Simon Willison’s Weblog

Items in 2019

Filters: Year: 2019 ×

Lessons from 6 software rewrite stories (via) Herb Caudill takes on the classic idea that rewriting from scratch is “the single worst strategic mistake that any software company can make” and investigates it through the lens of six well-chosen examples: Netscape 6, Basecamp Classic/2/3, Visual Studio/VS Code, Gmail/Inbox, FogBugz/Wasabi/Trello, and finally FreshBooks/BillSpring. Each story has details I had never heard before, and the lessons and conclusions are deeply insightful. # 19th February 2019, 9:55 pm

parameterized. I love the @parametrize decorator in pytest, which lets you run the same test multiple times against multiple parameters. The only catch is that the decorator in pytest doesn’t work for old-style unittest TestCase tests, which means you can’t easily add it to test suites that were built using the older model. I just found out about parameterized which works with unittest tests whether or not you are running them using the pytest test runner. # 19th February 2019, 9:05 pm

The Eleven Laws of Showrunning (via) Fascinating essay on how to run a modern TV show by Javier Grillo-Marxuach. Being a showrunner basically involves running a 100+ person startup with a 7 digit budget, almost immovable deadlines, high maintenance activist investors and you’re still expected to write some of the scripts! So many useful lessons here about management, creativity and delegation: almost everything in here is relevant to product management, startup founding and engineering management as well. # 19th February 2019, 7:27 pm

This paper introduces Mesh, a plug-in replacement for malloc that, for the first time, eliminates fragmentation in unmodified C/C++ applications. Mesh combines novel randomized algorithms with widely-supported virtual memory operations to provably reduce fragmentation, breaking the classical Robson bounds with high probability. Mesh generally matches the runtime performance of state-of-the-art memory allocators while reducing memory consumption; in particular, it reduces the memory of consumption of Firefox by 16% and Redis by 39%.

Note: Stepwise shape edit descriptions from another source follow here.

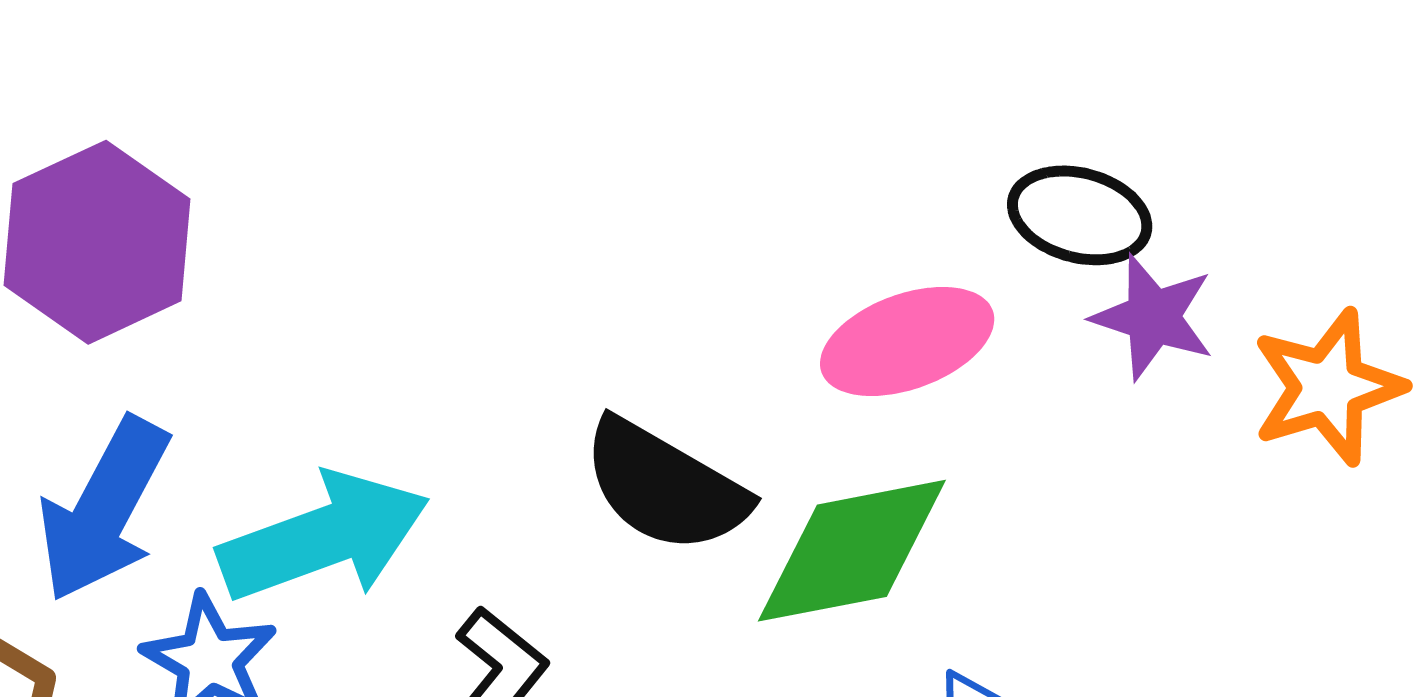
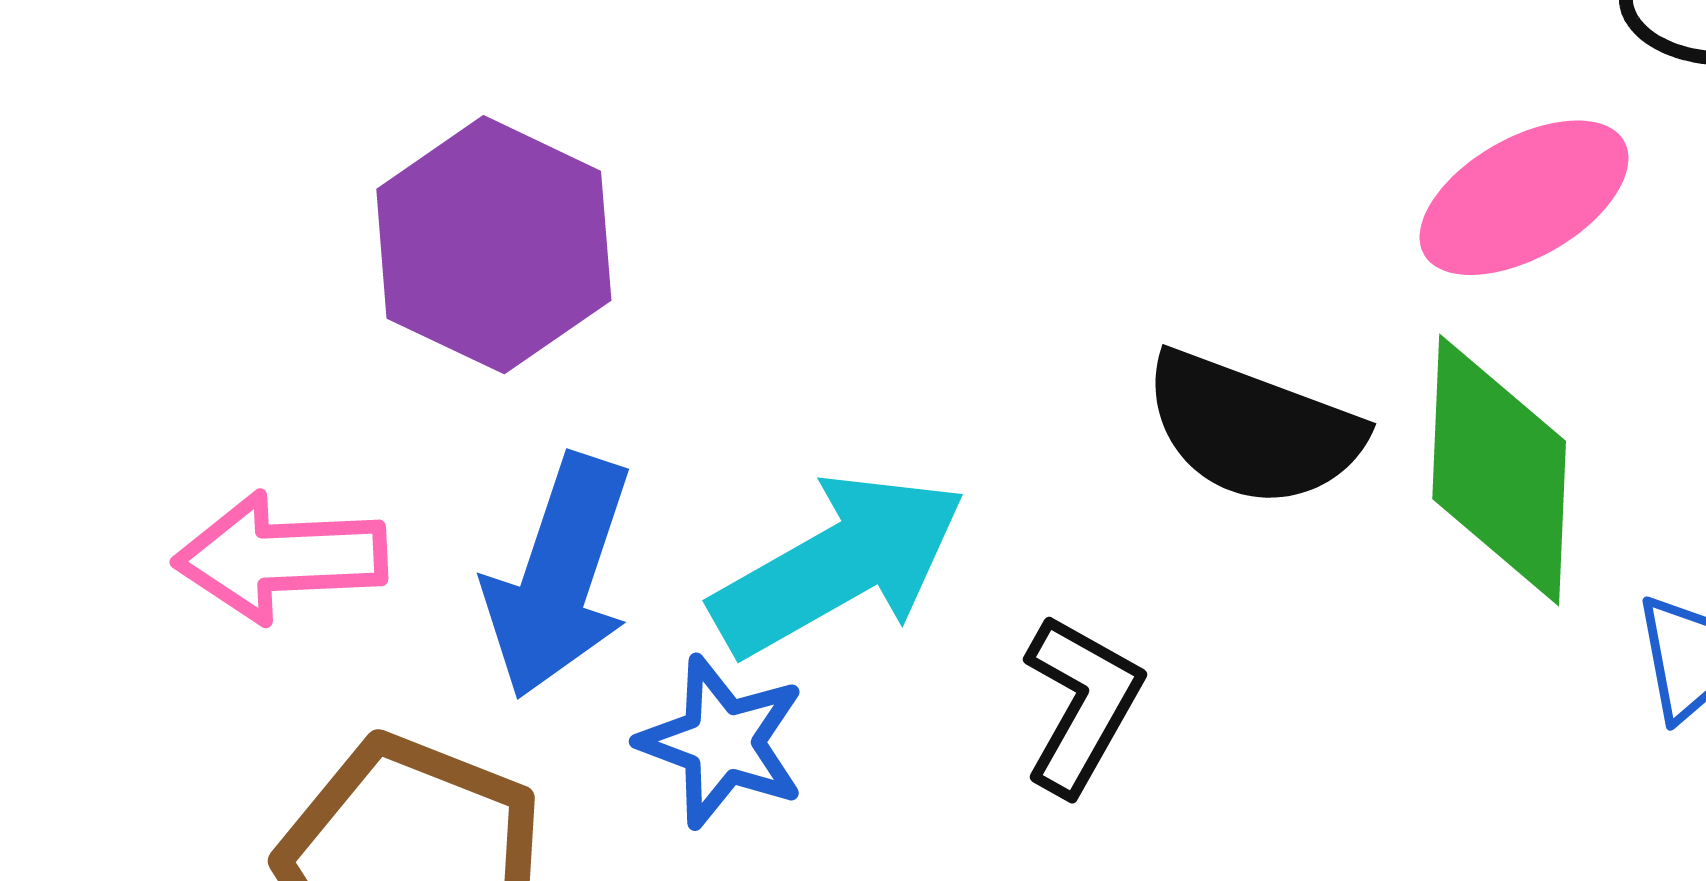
green diamond: (852, 551) -> (1499, 470), turned -67

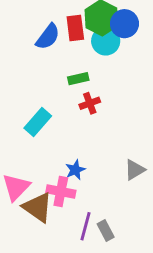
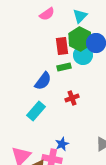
blue semicircle: (48, 37) -> (43, 81), moved
green rectangle: (78, 79) -> (64, 67), moved

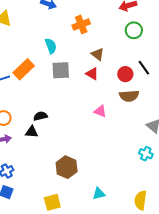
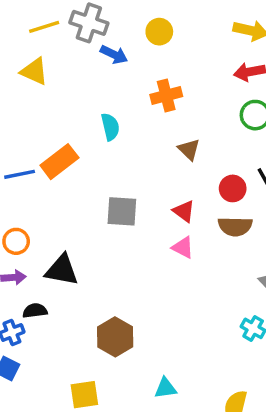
gray square: (61, 70) -> (122, 211), moved
red triangle: (92, 74) -> (184, 211), moved
black semicircle: (40, 116) -> (35, 311), moved
black triangle: (32, 132) -> (62, 270), size x1.5

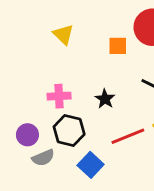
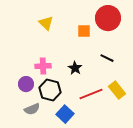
purple circle: (27, 135) -> (26, 84), moved

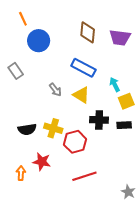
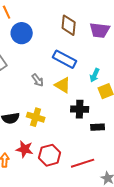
cyan arrow: (115, 84) -> (95, 75), turned -128
black rectangle: (124, 125) -> (98, 127), moved
red hexagon: (75, 142) -> (50, 155), moved
red line: (84, 176) -> (83, 163), moved

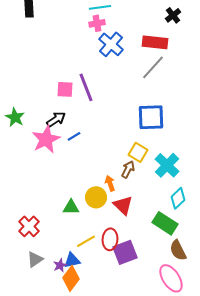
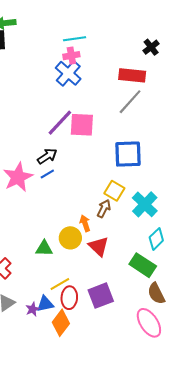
blue cross: (111, 44) -> (68, 73), moved
purple line: (86, 87) -> (60, 123), turned 64
pink square: (65, 89) -> (82, 125), moved, size x1.4
black arrow: (56, 119) -> (47, 156), moved
red ellipse: (110, 239) -> (69, 298), moved
orange diamond: (71, 278) -> (61, 323), moved

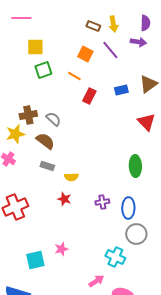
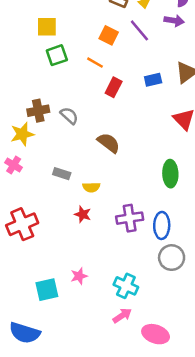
brown semicircle: (45, 141) -> (109, 143), moved
purple cross: (102, 202) -> (130, 218), size x1.5
cyan cross: (115, 257) -> (126, 286), moved

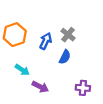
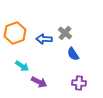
blue arrow: (46, 41) -> (44, 39), turned -112
blue semicircle: (65, 57) -> (73, 54), moved, turned 120

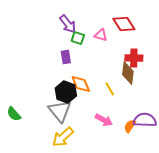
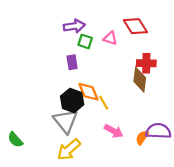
purple arrow: (68, 24) -> (74, 26), turned -60
yellow line: (110, 89) -> (104, 103), moved
green semicircle: (14, 114) -> (15, 140), moved

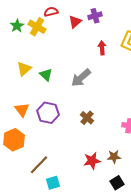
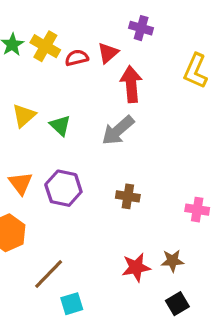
red semicircle: (51, 12) -> (77, 58), moved
purple cross: (95, 16) -> (141, 28), turned 32
red triangle: (75, 22) -> (108, 53), moved
red arrow: (102, 48) -> (131, 84), moved, size x1.5
brown cross: (87, 118) -> (128, 196), turned -32

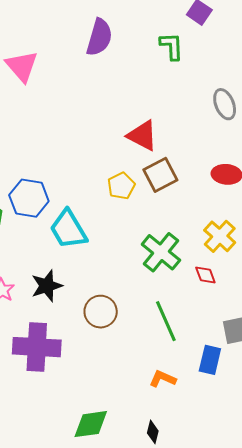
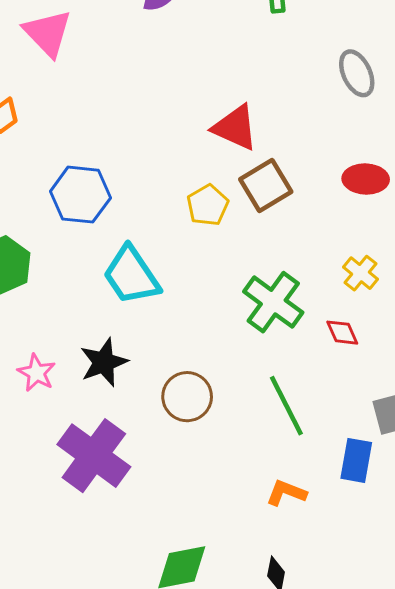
blue hexagon: (29, 198) -> (80, 195), moved
yellow cross: (220, 236) -> (360, 273), size x0.7
purple cross: (37, 347) -> (94, 456), turned 36

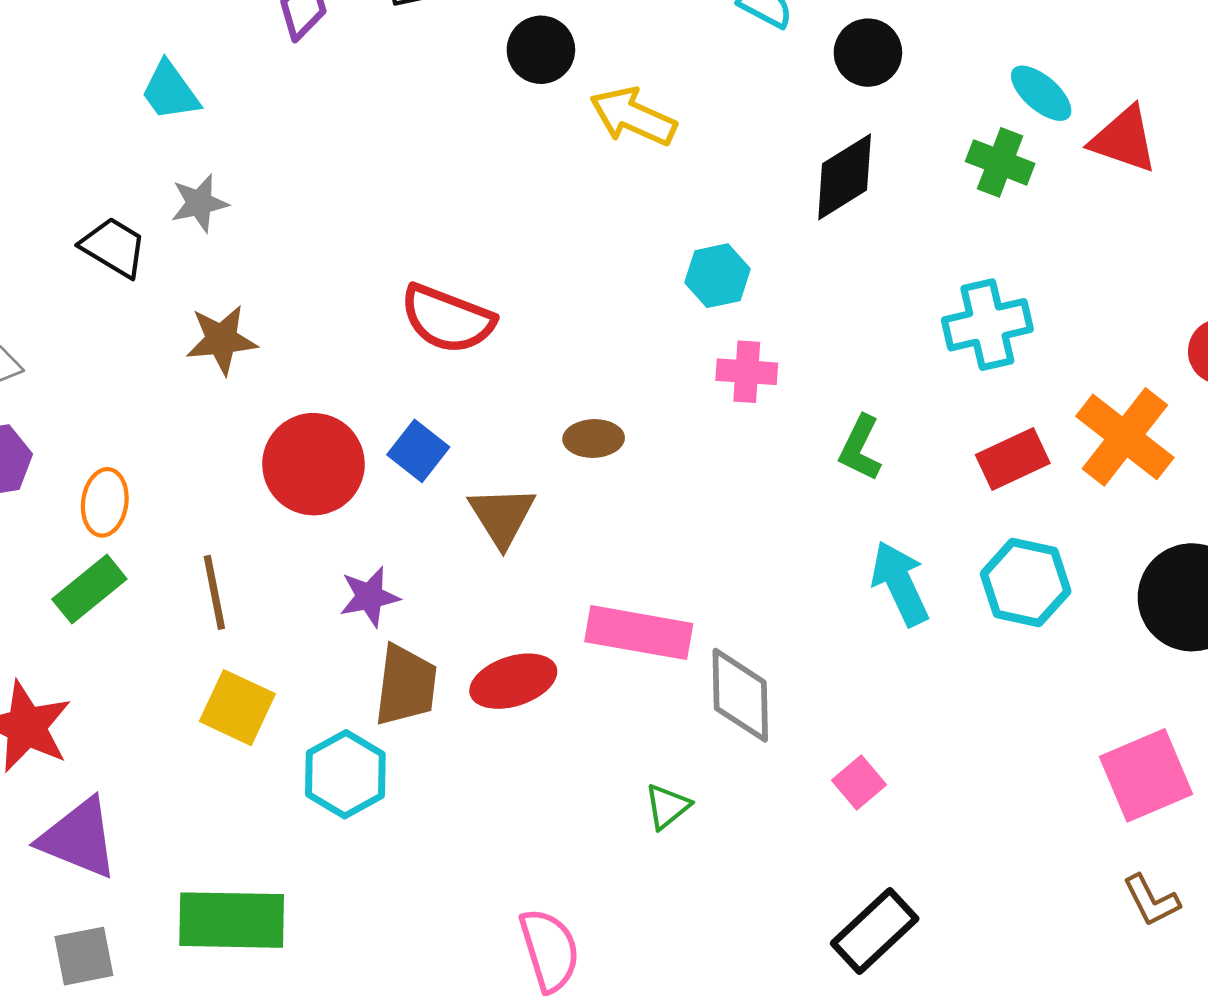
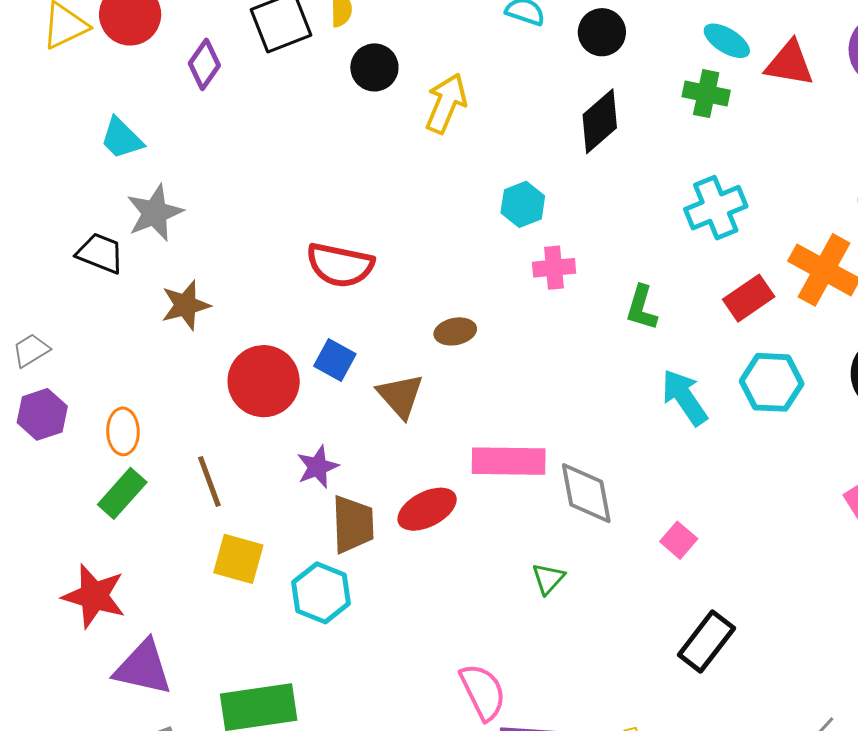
yellow arrow: (633, 116) -> (446, 103), turned 98
gray star: (199, 203) -> (155, 213), size x1.4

Mesh: Compacting Memory Management for C/C++ Applications # 18th February 2019, 3:26 pm

Discussion about Altavista on Hacker News. Fascinating thread on Hacker News where Bryant Durrell, a former Director from Altavista provides some insider thoughts on how they lost against Google. # 16th February 2019, 6:57 pm

If you want the fastest website despite implementation difficulty, the answer is: SSR behind a CDN with assets in best compression formats (webp, Brotli, woff2) served over http2 (or 3) from same origin with JS as enhancement only

Mike Sherov # 15th February 2019, 7:12 pm

Data science is different now (via) Detailed examination of the current state of the job market for data science. Boot camps and university courses have produced a growing volume of junior data scientists seeking work, but the job market is much more competitive than many expected—especially for those without prior experience. Meanwhile the job itself is much more about data cleanup and software engineering skills: machine learning models and applied statistics end up being a small portion of the actual work. # 15th February 2019, 3:36 pm

Vitess (via) I remember looking at Vitess when it was first released by YouTube in 2012. The idea of a proven horizontally scalable sharding mechanism for MySQL was exciting, but I was put off by the need for a custom Go or Java client library. Apparently that changed with Vitess 2.1 in April 2017, the first version to introduce a MySQL protocol compatible proxy which can be connected to by existing code written in any language. Vitess 3.0 came out last December so now the MySQL proxy layer is much more stable. Vitess is used in production by a bunch of other companies now (including Slack and Square) so it’s definitely worth a closer look. # 14th February 2019, 5:35 am

Operations engineering does not consist of firefighting your shitty software, it is the science of delivering value to users.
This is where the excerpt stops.